Down the line the compilation will fail, because it's likely that I am using one of these apps as a dependency (e.g Base App).

Expected behavior Surely I am not the only one that is running Pipelines in parallel. Am I pushing my luck by placing all my agents on the same VM? I could create 6 separate VMs to each host their own agent, but I'd prefer to maintain only a single VM.

Additional context Earlier I was having issues with Mutex exceptions during the Download-Artifacts step (https://github.com/microsoft/navcontainerhelper/issues/3164). I resolved that issue by setting all agents to Log On As 'Local System'. Is there any other configurational change that I can make to avoid concurrency issues?
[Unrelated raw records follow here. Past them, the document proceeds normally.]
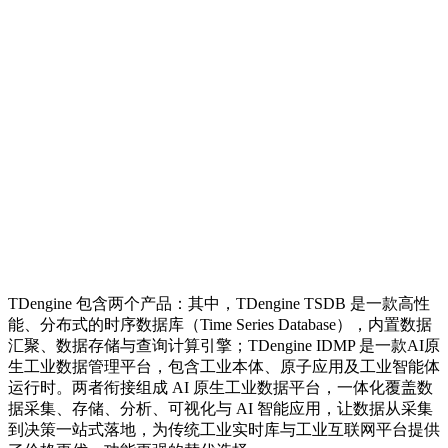
TDengine 包含两个产品：其中，TDengine TSDB 是一款高性
能、分布式的时序数据库（Time Series Database），内置数据
汇聚、数据存储与查询计算引擎；TDengine IDMP 是一款AI原
生工业数据管理平台，包含工业本体、原子应用及工业智能体
运行时。两者衔接组成 AI 原生工业数据平台，一体化覆盖数
据采集、存储、分析、可视化与 AI 智能应用，让数据从采集
到决策一站式落地，为传统工业实时库与工业互联网平台提供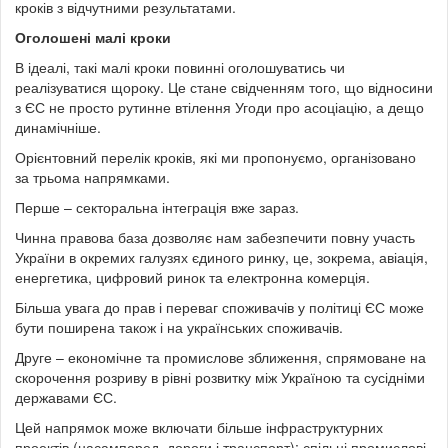
кроків з відчутними результатами.
Оголошені малі кроки
В ідеалі, такі малі кроки повинні оголошуватись чи
реалізуватися щороку. Це стане свідченням того, що відносини
з ЄС не просто рутинне втілення Угоди про асоціацію, а дещо
динамічніше.
Орієнтовний перелік кроків, які ми пропонуємо, організовано
за трьома напрямками.
Перше – секторальна інтеграція вже зараз.
Чинна правова база дозволяє нам забезпечити повну участь
України в окремих галузях єдиного ринку, це, зокрема, авіація,
енергетика, цифровий ринок та електронна комерція.
Більша увага до прав і переваг споживачів у політиці ЄС може
бути поширена також і на українських споживачів.
Друге – економічне та промислове зближення, спрямоване на
скорочення розриву в рівні розвитку між Україною та сусідніми
державами ЄС.
Цей напрямок може включати більше інфраструктурних
проектів (насамперед, дороги і транспорт); спільні промислові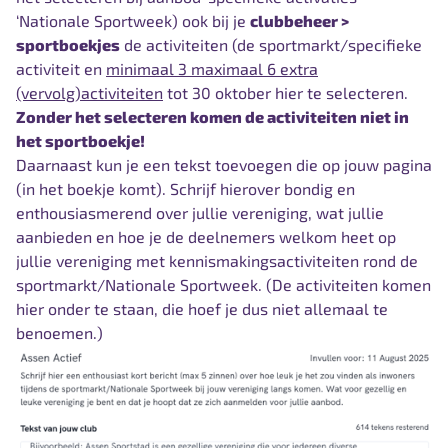
‘Nationale Sportweek
) ook bij je
clubbeheer >
sportboekjes
de activiteiten (de sportmarkt/specifieke
activiteit en
minimaal 3 maximaal 6 extra
(vervolg)activiteiten
tot 30 oktober hier te selecteren.
Zonder het selecteren komen de activiteiten niet in
het sportboekje!
Daarnaast kun je een tekst toevoegen die op jouw pagina
(in het boekje komt). Schrijf hierover bondig en
enthousiasmerend over jullie vereniging, wat jullie
aanbieden en hoe je de deelnemers welkom heet op
jullie vereniging met kennismakingsactiviteiten rond de
sportmarkt/Nationale Sportweek. (De activiteiten komen
hier onder te staan, die hoef je dus niet allemaal te
benoemen.)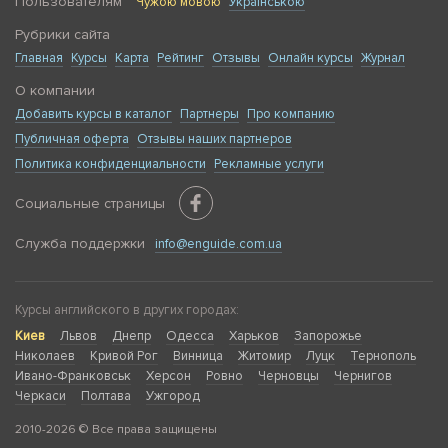
Пользователям
Чужою мовою
Українською
Рубрики сайта
Главная
Курсы
Карта
Рейтинг
Отзывы
Онлайн курсы
Журнал
О компании
Добавить курсы в каталог
Партнеры
Про компанию
Публичная оферта
Отзывы наших партнеров
Политика конфиденциальности
Рекламные услуги
Социальные страницы
Служба поддержки
info@enguide.com.ua
Курсы английского в других городах:
Киев
Львов
Днепр
Одесса
Харьков
Запорожье
Николаев
Кривой Рог
Винница
Житомир
Луцк
Тернополь
Ивано-Франковськ
Херсон
Ровно
Черновцы
Чернигов
Черкаси
Полтава
Ужгород
2010-2026 © Все права защищены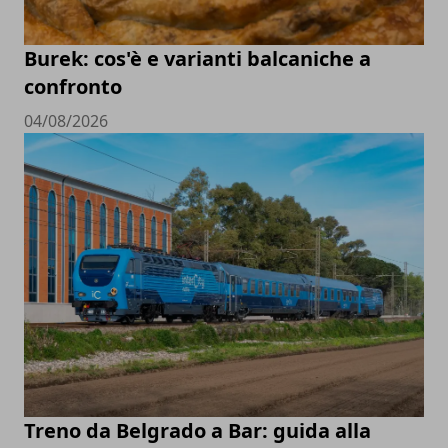
Burek: cos'è e varianti balcaniche a
confronto
04/08/2026
Treno da Belgrado a Bar: guida alla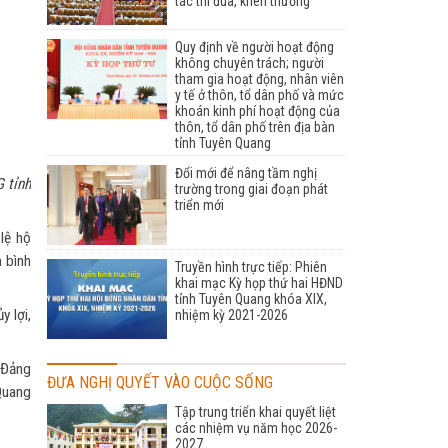
tác thi đua, khen thưởng
Quy định về người hoạt động
không chuyên trách; người
tham gia hoạt động, nhân viên
y tế ở thôn, tổ dân phố và mức
khoán kinh phí hoạt động của
thôn, tổ dân phố trên địa bàn
tỉnh Tuyên Quang
Đổi mới để nâng tầm nghị
 tỉnh
trường trong giai đoạn phát
triển mới
lệ hộ
 bình
Truyền hình trực tiếp: Phiên
khai mạc Kỳ họp thứ hai HĐND
tỉnh Tuyên Quang khóa XIX,
 lợi,
nhiệm kỳ 2021-2026
 Đảng
ĐƯA NGHỊ QUYẾT VÀO CUỘC SỐNG
Quang
Tập trung triển khai quyết liệt
các nhiệm vụ năm học 2026-
2027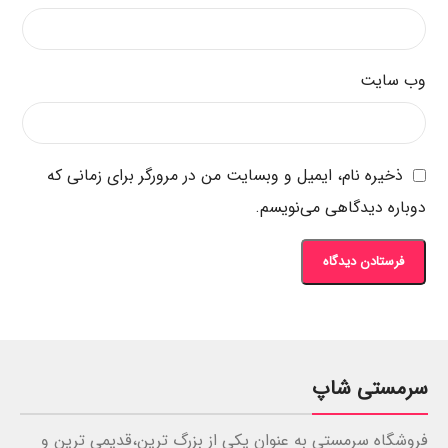
وب‌ سایت
ذخیره نام، ایمیل و وبسایت من در مرورگر برای زمانی که
دوباره دیدگاهی می‌نویسم.
سرمستی شاپ
فروشگاه سرمستی به عنوان یکی از بزرگ ترین،قدیمی ترین و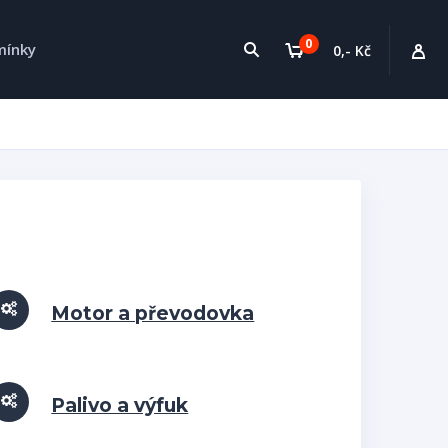
0
mínky
0,- Kč
Motor a převodovka
Palivo a výfuk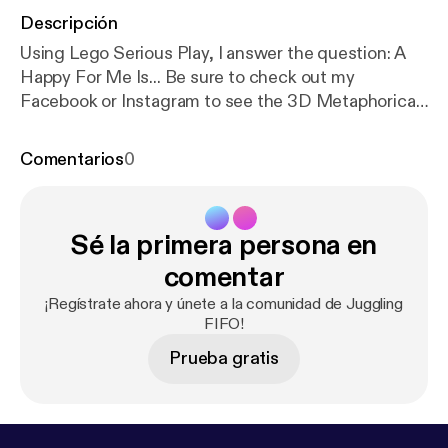
Descripción
Using Lego Serious Play, I answer the question: A
Happy For Me Is... Be sure to check out my
Facebook or Instagram to see the 3D Metaphorical
model I have constructed.
Comentarios
0
Sé la primera persona en
comentar
¡Regístrate ahora y únete a la comunidad de Juggling
FIFO!
Prueba gratis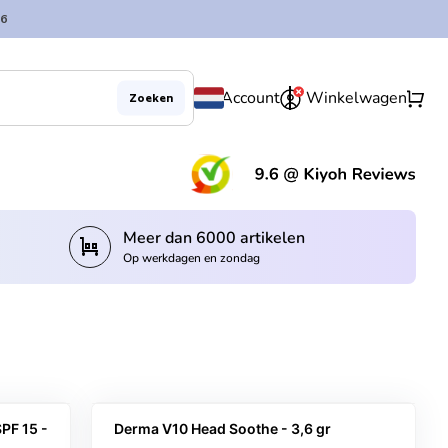
6
0
shopping_cart
Account
Winkelwagen
Zoeken
(lin
Meer dan 6000 artikelen
trolley
Op werkdagen en zondag
PF 15 -
Derma V10 Head Soothe - 3,6 gr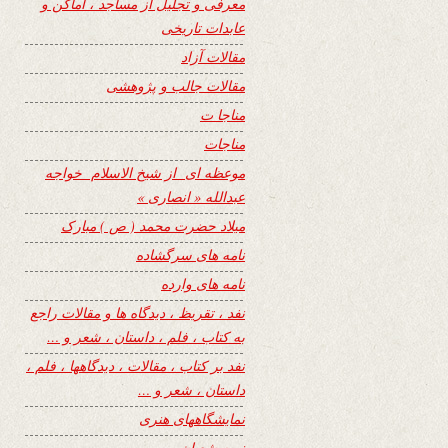
معرفی و تجلیل از مساجد ، اماکن و
عابدات تاریخی
مقالات آزاد
مقالات جالب و پژوهشی
مناجا ت
مناجات
موعظه ای از شیخ الاسلام خواجه
عبدالله « انصاری »
میلاد حضرت محمد ( ص ) مبارک
نامه های سرگشاده
نامه های وارده
نفد ، تقریظ ، دیدگاه ها و مقالات راجع
به کتاب ، فلم ، داستان ، شعر و …
نفد بر کتاب ، مقالات ، دیدگاهها ، فلم ،
داستان ، شعر و …
نمایشگاههای هنری
نیمه شعبان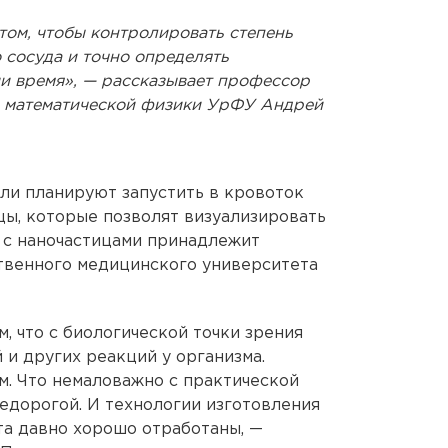
том, чтобы контролировать степень
 сосуда и точно определять
и время», — рассказывает профессор
и математической физики УрФУ Андрей
ли планируют запустить в кровоток
ы, которые позволят визуализировать
 с наночастицами принадлежит
твенного медицинского университета
м, что с биологической точки зрения
 и других реакций у организма.
. Что немаловажно с практической
недорогой. И технологии изготовления
та давно хорошо отработаны, —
Can I somehow set the bcartifacts.cache folder to use different locations depending on the $(Agent.Id)?

waldo1001 commented 1 year ago

Here is your issue:

I have an Agent Pool containing 6 Self-Hosted Agents. All 6 agents are on the same virtual machine

You can surely run pipelines in parallel - but you're indeed pushing it by placing all agents on one machine VM. It's bad practice. Agents will use each other's resources. These cause challenges on:

Since it's virtual anyway, just split the machines in separate virtual machines. Is that possible for you?

That said - we checked, and we think we are able to solve this specific error, as it's not necessary to lock the files. We'll do that, but we also expect you'll run into other issues down the road.. .

b-zijlstra commented 1 year ago

Thank you; Understood. I've created separate VMs with one agent each and that works well. It'll create a little extra overhead, but that's manageable for us. I'd argue that multiple agents on one VM should run fine as long as you can contain all file (write) operations within the agent work folders. Obviously that's not easy when working with docker containers.

To prevent these issues down the road we'll keep the VMs separate.

waldo1001 commented 1 year ago

We try to speed up pipelines with caching, so definitely not everything is isolated in its own working folder.. artifact-caching is the best example .. 🤷‍♂️

waldo1001 commented 1 year ago

So - looking into the actual error - that happens to be one we can fix. So we'll do that, although we still don't recommend running multiple agents on one VM.

AdminHodor commented 12 months ago

Dear @b-zijlstra ,

Please try our latest release v1.459, a fix has been made that should improve concurrency.

Kind regards

b-zijlstra commented 12 months ago

Confirmed. I was able to run 6 ALOps App Compiler tasks in parallel on a single VM without issues (all using the same BC artifacts).

waldo1001 commented 12 months ago

For now ;-).

You can report issues about that - we'll see if we can do anything about it - but in general .. there might be issues 🤷‍♂️.